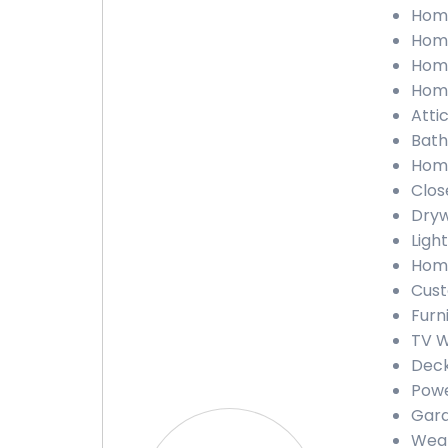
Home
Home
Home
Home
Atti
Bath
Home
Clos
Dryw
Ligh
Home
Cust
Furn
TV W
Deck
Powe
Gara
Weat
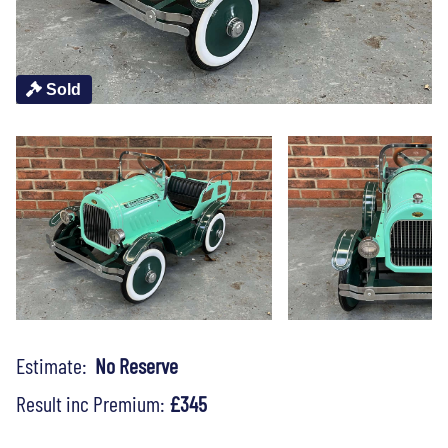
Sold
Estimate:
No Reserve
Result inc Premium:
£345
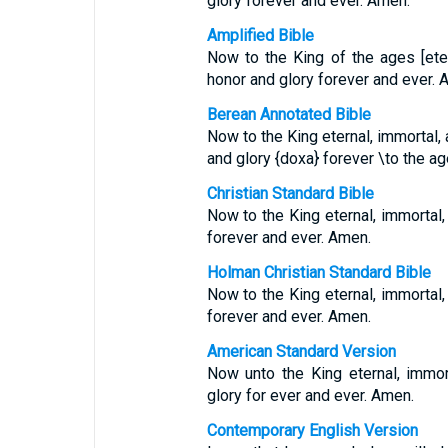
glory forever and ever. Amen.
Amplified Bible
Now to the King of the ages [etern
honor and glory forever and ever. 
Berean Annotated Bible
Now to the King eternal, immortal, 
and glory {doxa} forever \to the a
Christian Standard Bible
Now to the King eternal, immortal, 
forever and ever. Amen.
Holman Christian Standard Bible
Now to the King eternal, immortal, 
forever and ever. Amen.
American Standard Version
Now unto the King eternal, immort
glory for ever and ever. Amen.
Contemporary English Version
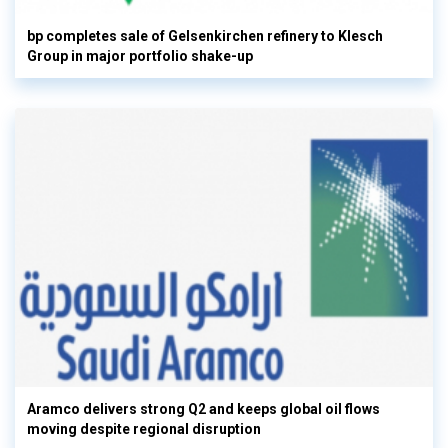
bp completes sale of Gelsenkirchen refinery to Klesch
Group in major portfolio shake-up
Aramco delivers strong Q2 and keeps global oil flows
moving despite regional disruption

────────────────────

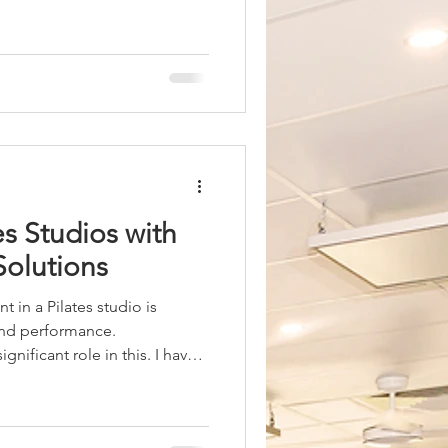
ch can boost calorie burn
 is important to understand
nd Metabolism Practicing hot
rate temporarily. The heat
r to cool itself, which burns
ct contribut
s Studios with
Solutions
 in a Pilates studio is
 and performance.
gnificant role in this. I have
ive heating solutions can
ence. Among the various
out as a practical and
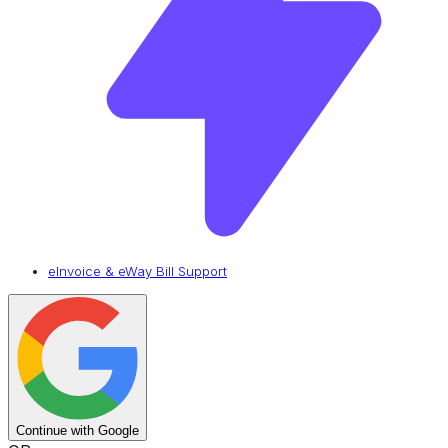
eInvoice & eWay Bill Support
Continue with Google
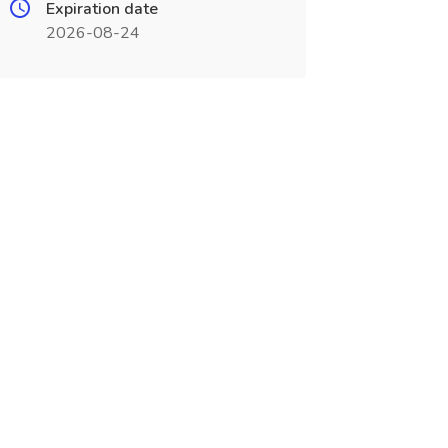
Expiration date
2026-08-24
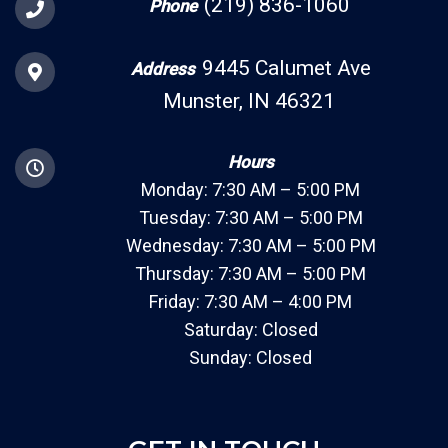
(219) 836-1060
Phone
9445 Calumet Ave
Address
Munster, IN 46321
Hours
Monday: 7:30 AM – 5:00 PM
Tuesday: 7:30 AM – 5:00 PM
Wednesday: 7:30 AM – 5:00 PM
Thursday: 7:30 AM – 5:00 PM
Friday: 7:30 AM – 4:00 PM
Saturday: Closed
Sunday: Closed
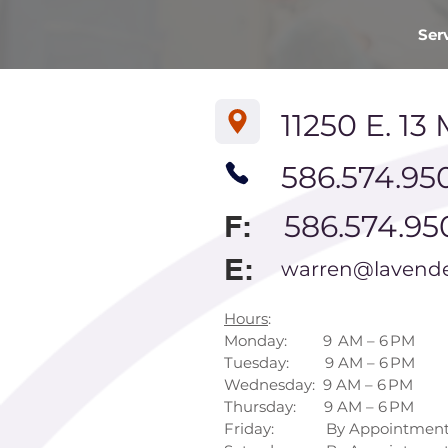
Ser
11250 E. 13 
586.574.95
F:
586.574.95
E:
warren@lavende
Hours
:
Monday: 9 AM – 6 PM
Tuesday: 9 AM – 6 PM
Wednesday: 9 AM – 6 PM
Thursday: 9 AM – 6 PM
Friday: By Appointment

────────────────────

WHAT IS BEING ASKED: Copy only what runs above from the line containing "Now unto the King eternal, immort" through the line containing "moving despite regional disruption", exactly. Leave out the pictures.

SOLUTION FOR THIS EXERCISE:
Now unto the King eternal, immort
glory for ever and ever. Amen.
Contemporary English Version
bp completes sale of Gelsenkirchen refinery to Klesch
Group in major portfolio shake-up
Aramco delivers strong Q2 and keeps global oil flows
moving despite regional disruption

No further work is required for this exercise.